Bitte übermitteln Sie Ihre Leiterplattendateien, den Schichtaufbau, die Materialanforderungen, die Gehäuseinformationen, die Stückzahl und die Montageanforderungen zur technischen Prüfung.
Häufig gestellte Fragen zu ABF-Substraten
Wofür steht ABF bei Halbleiterverpackungen?
ABF steht für Ajinomoto Build-up Film. Es handelt sich um eine organische dielektrische Filmtechnologie, die häufig in Substraten für hochdichte Halbleitergehäuse eingesetzt wird.
Ist ein ABF-Substrat dasselbe wie eine ABF-Leiterplatte?
Nicht unbedingt. Der Begriff ABF-Substrat bezeichnet im Allgemeinen ein Gehäusesubstrat, das mit der ABF-Dielektrikum-Aufbautechnologie hergestellt wird. Eine System-Leiterplatte (PCB) weist eine andere Verbindungsstruktur mit anderen Design- und Fertigungsanforderungen auf.
Warum sind Mikrovias in ABF-Substraten wichtig?

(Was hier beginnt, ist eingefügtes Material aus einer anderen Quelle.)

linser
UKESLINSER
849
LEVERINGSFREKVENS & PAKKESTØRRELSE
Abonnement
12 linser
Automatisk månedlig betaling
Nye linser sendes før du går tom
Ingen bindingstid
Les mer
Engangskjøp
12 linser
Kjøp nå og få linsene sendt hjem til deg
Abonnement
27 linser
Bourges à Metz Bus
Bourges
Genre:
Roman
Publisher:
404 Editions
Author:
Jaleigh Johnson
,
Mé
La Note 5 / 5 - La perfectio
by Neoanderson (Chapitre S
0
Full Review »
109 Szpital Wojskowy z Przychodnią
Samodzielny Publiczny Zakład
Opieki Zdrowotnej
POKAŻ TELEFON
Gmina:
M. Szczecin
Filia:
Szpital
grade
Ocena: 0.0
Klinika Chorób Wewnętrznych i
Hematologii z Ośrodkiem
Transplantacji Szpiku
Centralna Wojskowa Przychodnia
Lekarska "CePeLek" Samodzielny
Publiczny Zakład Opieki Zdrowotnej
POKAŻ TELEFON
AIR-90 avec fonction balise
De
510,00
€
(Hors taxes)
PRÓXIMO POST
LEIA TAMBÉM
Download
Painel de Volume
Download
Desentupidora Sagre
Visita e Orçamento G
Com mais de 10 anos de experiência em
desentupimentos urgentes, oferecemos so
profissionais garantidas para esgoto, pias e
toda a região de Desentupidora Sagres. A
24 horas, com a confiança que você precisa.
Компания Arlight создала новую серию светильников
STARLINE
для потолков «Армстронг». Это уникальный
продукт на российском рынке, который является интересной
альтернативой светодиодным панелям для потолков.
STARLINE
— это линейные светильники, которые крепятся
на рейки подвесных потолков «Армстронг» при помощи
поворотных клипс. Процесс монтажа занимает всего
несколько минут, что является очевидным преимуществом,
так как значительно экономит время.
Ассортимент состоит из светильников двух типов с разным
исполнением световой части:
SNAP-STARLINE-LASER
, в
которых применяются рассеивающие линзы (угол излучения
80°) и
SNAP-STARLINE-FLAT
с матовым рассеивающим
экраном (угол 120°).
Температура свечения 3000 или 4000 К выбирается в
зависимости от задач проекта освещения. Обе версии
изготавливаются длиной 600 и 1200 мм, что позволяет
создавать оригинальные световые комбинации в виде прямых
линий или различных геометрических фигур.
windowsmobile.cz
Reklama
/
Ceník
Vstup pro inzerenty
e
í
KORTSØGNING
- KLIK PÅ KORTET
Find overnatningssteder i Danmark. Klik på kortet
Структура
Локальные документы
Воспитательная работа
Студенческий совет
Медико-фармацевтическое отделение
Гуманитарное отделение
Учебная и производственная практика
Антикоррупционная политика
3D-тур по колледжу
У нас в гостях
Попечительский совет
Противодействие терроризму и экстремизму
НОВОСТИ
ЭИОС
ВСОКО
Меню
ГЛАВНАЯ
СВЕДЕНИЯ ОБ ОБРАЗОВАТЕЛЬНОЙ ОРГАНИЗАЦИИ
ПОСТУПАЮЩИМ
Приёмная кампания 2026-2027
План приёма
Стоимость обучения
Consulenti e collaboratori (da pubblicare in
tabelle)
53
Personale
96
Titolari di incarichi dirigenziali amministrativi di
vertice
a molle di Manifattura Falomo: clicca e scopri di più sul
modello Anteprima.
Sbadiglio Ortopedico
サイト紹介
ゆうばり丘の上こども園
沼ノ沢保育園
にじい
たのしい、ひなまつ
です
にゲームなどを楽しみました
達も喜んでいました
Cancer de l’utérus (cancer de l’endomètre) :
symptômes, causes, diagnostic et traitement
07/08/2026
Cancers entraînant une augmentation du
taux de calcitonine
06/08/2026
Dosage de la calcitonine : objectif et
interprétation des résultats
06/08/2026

Mikrovias ermöglichen die Verbindung benachbarter Aufbaulagen auf kleinstem Raum. Dadurch sind sie unerlässlich, um die für Halbleitergehäuse mit hoher I/O-Anzahl erforderliche Leiterbahndichte zu erreichen.
Werden ABF-Substrate in KI-Hardware verwendet?
ABF-Substrate werden in Verbindung mit fortschrittlichen Gehäusen für Hochleistungsrechner eingesetzt, darunter Prozessoren, Beschleuniger, ASICs und andere Geräte mit hohem I/O-Anteil. Die genaue Substratarchitektur hängt vom Design des Halbleitergehäuses ab.
Kann ein ABF-Substrat eine HDI-Leiterplatte ersetzen?
Nein. Ein ABF-Gehäusesubstrat und eine HDI-Leiterplatte erfüllen unterschiedliche Funktionen. Sie können aufeinanderfolgende Teile desselben elektronischen Systems bilden, wobei das Gehäusesubstrat eine dichte Verbindung auf Gehäuseebene und die HDI-Leiterplatte das Routing auf Systemebene ermöglicht.
Was sollte vor der Fertigung einer Leiterplatte, die mit einem modernen Gehäuse verbunden ist, überprüft werden?
Prüfen Sie mindestens die BGA- oder Gehäusegeometrie, die Leiterbahnführung, den Leiterplattenaufbau, die Impedanzanforderungen, die Durchkontaktierungsstrukturen, die Kupferverteilung, die Fertigungstoleranzen, die thermischen Anforderungen, die Montagebedingungen und die Zuverlässigkeit der Verbindung zwischen Gehäuse und Leiterplatte.